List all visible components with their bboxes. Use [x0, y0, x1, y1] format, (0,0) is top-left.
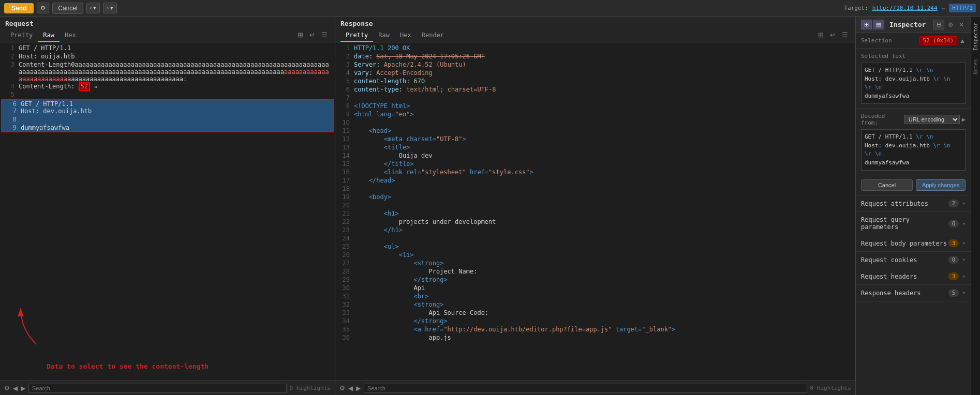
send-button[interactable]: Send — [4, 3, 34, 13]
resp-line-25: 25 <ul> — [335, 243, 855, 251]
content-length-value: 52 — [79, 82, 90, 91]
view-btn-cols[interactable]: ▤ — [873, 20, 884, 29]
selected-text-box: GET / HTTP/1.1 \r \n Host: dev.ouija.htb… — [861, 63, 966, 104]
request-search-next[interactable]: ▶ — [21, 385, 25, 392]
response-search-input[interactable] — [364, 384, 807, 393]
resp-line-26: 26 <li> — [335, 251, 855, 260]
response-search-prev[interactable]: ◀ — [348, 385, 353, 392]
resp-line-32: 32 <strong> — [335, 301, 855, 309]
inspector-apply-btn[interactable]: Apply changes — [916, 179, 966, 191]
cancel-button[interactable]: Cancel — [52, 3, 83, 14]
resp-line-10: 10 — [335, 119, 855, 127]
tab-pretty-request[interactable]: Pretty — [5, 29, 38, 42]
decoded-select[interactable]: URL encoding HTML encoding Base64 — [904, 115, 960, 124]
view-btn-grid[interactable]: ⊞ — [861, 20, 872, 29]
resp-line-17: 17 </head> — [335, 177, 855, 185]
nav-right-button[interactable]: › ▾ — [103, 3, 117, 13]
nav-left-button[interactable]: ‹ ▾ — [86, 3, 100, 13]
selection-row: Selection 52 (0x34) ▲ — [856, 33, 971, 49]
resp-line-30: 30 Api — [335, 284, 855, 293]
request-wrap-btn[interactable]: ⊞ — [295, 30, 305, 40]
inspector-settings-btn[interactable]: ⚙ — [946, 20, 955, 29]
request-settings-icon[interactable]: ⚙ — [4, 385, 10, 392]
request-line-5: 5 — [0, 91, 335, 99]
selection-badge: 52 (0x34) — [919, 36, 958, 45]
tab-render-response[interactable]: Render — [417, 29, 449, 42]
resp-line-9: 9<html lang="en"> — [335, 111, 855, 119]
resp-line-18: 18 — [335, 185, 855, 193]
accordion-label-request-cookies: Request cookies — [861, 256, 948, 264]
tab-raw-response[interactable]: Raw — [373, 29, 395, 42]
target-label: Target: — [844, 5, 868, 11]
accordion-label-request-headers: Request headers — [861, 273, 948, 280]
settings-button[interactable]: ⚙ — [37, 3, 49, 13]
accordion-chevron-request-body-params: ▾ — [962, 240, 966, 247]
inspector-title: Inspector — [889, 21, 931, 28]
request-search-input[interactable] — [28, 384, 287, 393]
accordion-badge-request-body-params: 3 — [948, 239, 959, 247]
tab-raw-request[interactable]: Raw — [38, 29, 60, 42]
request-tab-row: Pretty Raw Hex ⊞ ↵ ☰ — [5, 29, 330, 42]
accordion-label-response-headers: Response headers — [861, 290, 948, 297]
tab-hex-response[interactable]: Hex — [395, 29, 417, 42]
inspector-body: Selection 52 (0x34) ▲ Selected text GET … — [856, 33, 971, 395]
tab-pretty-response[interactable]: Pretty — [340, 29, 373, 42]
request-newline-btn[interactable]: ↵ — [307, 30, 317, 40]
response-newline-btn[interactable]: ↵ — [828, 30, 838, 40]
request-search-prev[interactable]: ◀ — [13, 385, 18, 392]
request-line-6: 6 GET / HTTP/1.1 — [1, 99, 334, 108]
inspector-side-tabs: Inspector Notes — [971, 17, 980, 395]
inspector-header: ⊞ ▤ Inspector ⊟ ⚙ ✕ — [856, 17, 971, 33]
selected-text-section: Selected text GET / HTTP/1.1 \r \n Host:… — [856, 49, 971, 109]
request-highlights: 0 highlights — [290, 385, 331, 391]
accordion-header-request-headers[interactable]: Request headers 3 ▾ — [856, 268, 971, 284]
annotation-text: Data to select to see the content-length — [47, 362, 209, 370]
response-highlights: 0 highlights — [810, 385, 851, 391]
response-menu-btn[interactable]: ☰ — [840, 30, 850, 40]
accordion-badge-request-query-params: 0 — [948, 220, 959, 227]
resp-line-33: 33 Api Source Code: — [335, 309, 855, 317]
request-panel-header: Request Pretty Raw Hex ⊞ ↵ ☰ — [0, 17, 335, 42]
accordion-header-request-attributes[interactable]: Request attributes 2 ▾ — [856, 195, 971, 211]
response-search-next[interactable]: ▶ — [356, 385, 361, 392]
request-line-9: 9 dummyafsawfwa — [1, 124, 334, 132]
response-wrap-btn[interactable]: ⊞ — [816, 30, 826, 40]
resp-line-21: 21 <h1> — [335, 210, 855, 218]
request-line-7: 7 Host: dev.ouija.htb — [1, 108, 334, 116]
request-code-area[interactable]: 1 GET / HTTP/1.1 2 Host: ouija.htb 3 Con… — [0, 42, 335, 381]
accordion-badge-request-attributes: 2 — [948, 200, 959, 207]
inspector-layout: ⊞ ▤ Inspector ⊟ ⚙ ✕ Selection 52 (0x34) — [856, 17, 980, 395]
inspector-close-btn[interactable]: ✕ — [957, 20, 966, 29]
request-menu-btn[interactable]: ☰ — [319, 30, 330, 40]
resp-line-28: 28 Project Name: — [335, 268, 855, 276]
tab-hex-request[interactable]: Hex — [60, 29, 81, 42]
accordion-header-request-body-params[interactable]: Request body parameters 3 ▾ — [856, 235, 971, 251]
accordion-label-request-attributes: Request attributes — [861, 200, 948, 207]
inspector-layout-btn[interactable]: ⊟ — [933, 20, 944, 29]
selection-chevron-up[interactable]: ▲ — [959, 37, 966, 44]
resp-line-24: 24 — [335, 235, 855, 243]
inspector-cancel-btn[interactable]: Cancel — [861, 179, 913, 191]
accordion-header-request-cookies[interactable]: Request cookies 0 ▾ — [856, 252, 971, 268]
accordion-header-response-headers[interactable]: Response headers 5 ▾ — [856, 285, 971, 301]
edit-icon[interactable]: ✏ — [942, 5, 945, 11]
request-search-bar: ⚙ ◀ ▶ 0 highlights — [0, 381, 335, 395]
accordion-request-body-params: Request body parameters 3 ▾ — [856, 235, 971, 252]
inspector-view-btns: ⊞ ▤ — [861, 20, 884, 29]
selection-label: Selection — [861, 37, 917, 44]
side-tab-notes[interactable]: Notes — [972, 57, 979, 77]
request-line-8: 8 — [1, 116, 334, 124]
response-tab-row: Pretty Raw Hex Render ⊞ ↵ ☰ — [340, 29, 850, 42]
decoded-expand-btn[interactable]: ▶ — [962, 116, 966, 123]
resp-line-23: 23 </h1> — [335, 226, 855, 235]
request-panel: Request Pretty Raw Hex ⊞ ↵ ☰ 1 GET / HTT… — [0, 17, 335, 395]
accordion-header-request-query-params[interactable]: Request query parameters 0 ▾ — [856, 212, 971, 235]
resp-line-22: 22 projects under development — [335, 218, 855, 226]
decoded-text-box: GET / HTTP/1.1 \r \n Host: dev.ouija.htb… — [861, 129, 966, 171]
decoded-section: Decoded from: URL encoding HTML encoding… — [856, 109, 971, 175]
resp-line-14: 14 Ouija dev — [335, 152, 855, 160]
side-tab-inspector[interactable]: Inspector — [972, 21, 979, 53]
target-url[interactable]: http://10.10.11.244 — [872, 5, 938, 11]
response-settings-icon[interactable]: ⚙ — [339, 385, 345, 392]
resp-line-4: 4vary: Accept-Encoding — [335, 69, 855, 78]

--*--

WHAT THIS TASK INVOLVES = Word-for-word output of every record is needed, with images omitted.

TASK SOLUTION =
List all visible components with their bboxes. Use [x0, y0, x1, y1] format, (0,0) is top-left.
send-button[interactable]: Send — [4, 3, 34, 13]
resp-line-25: 25 <ul> — [335, 243, 855, 251]
content-length-value: 52 — [79, 82, 90, 91]
view-btn-cols[interactable]: ▤ — [873, 20, 884, 29]
selected-text-box: GET / HTTP/1.1 \r \n Host: dev.ouija.htb… — [861, 63, 966, 104]
request-search-next[interactable]: ▶ — [21, 385, 25, 392]
response-search-input[interactable] — [364, 384, 807, 393]
resp-line-26: 26 <li> — [335, 251, 855, 260]
response-search-prev[interactable]: ◀ — [348, 385, 353, 392]
resp-line-32: 32 <strong> — [335, 301, 855, 309]
inspector-apply-btn[interactable]: Apply changes — [916, 179, 966, 191]
cancel-button[interactable]: Cancel — [52, 3, 83, 14]
resp-line-10: 10 — [335, 119, 855, 127]
tab-pretty-request[interactable]: Pretty — [5, 29, 38, 42]
decoded-select[interactable]: URL encoding HTML encoding Base64 — [904, 115, 960, 124]
view-btn-grid[interactable]: ⊞ — [861, 20, 872, 29]
resp-line-17: 17 </head> — [335, 177, 855, 185]
nav-right-button[interactable]: › ▾ — [103, 3, 117, 13]
nav-left-button[interactable]: ‹ ▾ — [86, 3, 100, 13]
selection-row: Selection 52 (0x34) ▲ — [856, 33, 971, 49]
resp-line-30: 30 Api — [335, 284, 855, 293]
request-wrap-btn[interactable]: ⊞ — [295, 30, 305, 40]
inspector-settings-btn[interactable]: ⚙ — [946, 20, 955, 29]
request-settings-icon[interactable]: ⚙ — [4, 385, 10, 392]
request-line-5: 5 — [0, 91, 335, 99]
selection-badge: 52 (0x34) — [919, 36, 958, 45]
tab-render-response[interactable]: Render — [417, 29, 449, 42]
resp-line-9: 9<html lang="en"> — [335, 111, 855, 119]
resp-line-18: 18 — [335, 185, 855, 193]
accordion-label-request-cookies: Request cookies — [861, 256, 948, 264]
tab-raw-response[interactable]: Raw — [373, 29, 395, 42]
target-label: Target: — [844, 5, 868, 11]
accordion-label-request-headers: Request headers — [861, 273, 948, 280]
settings-button[interactable]: ⚙ — [37, 3, 49, 13]
accordion-chevron-request-body-params: ▾ — [962, 240, 966, 247]
inspector-title: Inspector — [889, 21, 931, 28]
request-search-input[interactable] — [28, 384, 287, 393]
accordion-badge-request-body-params: 3 — [948, 239, 959, 247]
tab-raw-request[interactable]: Raw — [38, 29, 60, 42]
request-tab-row: Pretty Raw Hex ⊞ ↵ ☰ — [5, 29, 330, 42]
accordion-label-response-headers: Response headers — [861, 290, 948, 297]
tab-hex-response[interactable]: Hex — [395, 29, 417, 42]
inspector-body: Selection 52 (0x34) ▲ Selected text GET … — [856, 33, 971, 395]
tab-pretty-response[interactable]: Pretty — [340, 29, 373, 42]
request-newline-btn[interactable]: ↵ — [307, 30, 317, 40]
response-newline-btn[interactable]: ↵ — [828, 30, 838, 40]
request-search-prev[interactable]: ◀ — [13, 385, 18, 392]
request-line-6: 6 GET / HTTP/1.1 — [1, 99, 334, 108]
inspector-side-tabs: Inspector Notes — [971, 17, 980, 395]
inspector-header: ⊞ ▤ Inspector ⊟ ⚙ ✕ — [856, 17, 971, 33]
selected-text-section: Selected text GET / HTTP/1.1 \r \n Host:… — [856, 49, 971, 109]
request-highlights: 0 highlights — [290, 385, 331, 391]
accordion-header-request-headers[interactable]: Request headers 3 ▾ — [856, 268, 971, 284]
annotation-text: Data to select to see the content-length — [47, 362, 209, 370]
response-highlights: 0 highlights — [810, 385, 851, 391]
response-menu-btn[interactable]: ☰ — [840, 30, 850, 40]
accordion-badge-request-query-params: 0 — [948, 220, 959, 227]
resp-line-33: 33 Api Source Code: — [335, 309, 855, 317]
request-panel-header: Request Pretty Raw Hex ⊞ ↵ ☰ — [0, 17, 335, 42]
accordion-header-request-attributes[interactable]: Request attributes 2 ▾ — [856, 195, 971, 211]
response-search-next[interactable]: ▶ — [356, 385, 361, 392]
request-line-9: 9 dummyafsawfwa — [1, 124, 334, 132]
response-wrap-btn[interactable]: ⊞ — [816, 30, 826, 40]
resp-line-21: 21 <h1> — [335, 210, 855, 218]
request-line-7: 7 Host: dev.ouija.htb — [1, 108, 334, 116]
request-code-area[interactable]: 1 GET / HTTP/1.1 2 Host: ouija.htb 3 Con… — [0, 42, 335, 381]
accordion-badge-request-attributes: 2 — [948, 200, 959, 207]
inspector-layout: ⊞ ▤ Inspector ⊟ ⚙ ✕ Selection 52 (0x34) — [856, 17, 980, 395]
inspector-close-btn[interactable]: ✕ — [957, 20, 966, 29]
request-menu-btn[interactable]: ☰ — [319, 30, 330, 40]
resp-line-28: 28 Project Name: — [335, 268, 855, 276]
tab-hex-request[interactable]: Hex — [60, 29, 81, 42]
accordion-header-request-body-params[interactable]: Request body parameters 3 ▾ — [856, 235, 971, 251]
accordion-label-request-attributes: Request attributes — [861, 200, 948, 207]
inspector-layout-btn[interactable]: ⊟ — [933, 20, 944, 29]
selection-chevron-up[interactable]: ▲ — [959, 37, 966, 44]
resp-line-24: 24 — [335, 235, 855, 243]
inspector-cancel-btn[interactable]: Cancel — [861, 179, 913, 191]
accordion-header-request-cookies[interactable]: Request cookies 0 ▾ — [856, 252, 971, 268]
accordion-header-response-headers[interactable]: Response headers 5 ▾ — [856, 285, 971, 301]
edit-icon[interactable]: ✏ — [942, 5, 945, 11]
request-search-bar: ⚙ ◀ ▶ 0 highlights — [0, 381, 335, 395]
accordion-request-body-params: Request body parameters 3 ▾ — [856, 235, 971, 252]
inspector-view-btns: ⊞ ▤ — [861, 20, 884, 29]
selection-label: Selection — [861, 37, 917, 44]
side-tab-notes[interactable]: Notes — [972, 57, 979, 77]
request-line-8: 8 — [1, 116, 334, 124]
response-tab-row: Pretty Raw Hex Render ⊞ ↵ ☰ — [340, 29, 850, 42]
decoded-expand-btn[interactable]: ▶ — [962, 116, 966, 123]
resp-line-23: 23 </h1> — [335, 226, 855, 235]
request-panel: Request Pretty Raw Hex ⊞ ↵ ☰ 1 GET / HTT… — [0, 17, 335, 395]
accordion-header-request-query-params[interactable]: Request query parameters 0 ▾ — [856, 212, 971, 235]
resp-line-22: 22 projects under development — [335, 218, 855, 226]
decoded-text-box: GET / HTTP/1.1 \r \n Host: dev.ouija.htb… — [861, 129, 966, 171]
decoded-section: Decoded from: URL encoding HTML encoding… — [856, 109, 971, 175]
resp-line-14: 14 Ouija dev — [335, 152, 855, 160]
side-tab-inspector[interactable]: Inspector — [972, 21, 979, 53]
target-url[interactable]: http://10.10.11.244 — [872, 5, 938, 11]
response-settings-icon[interactable]: ⚙ — [339, 385, 345, 392]
resp-line-4: 4vary: Accept-Encoding — [335, 69, 855, 78]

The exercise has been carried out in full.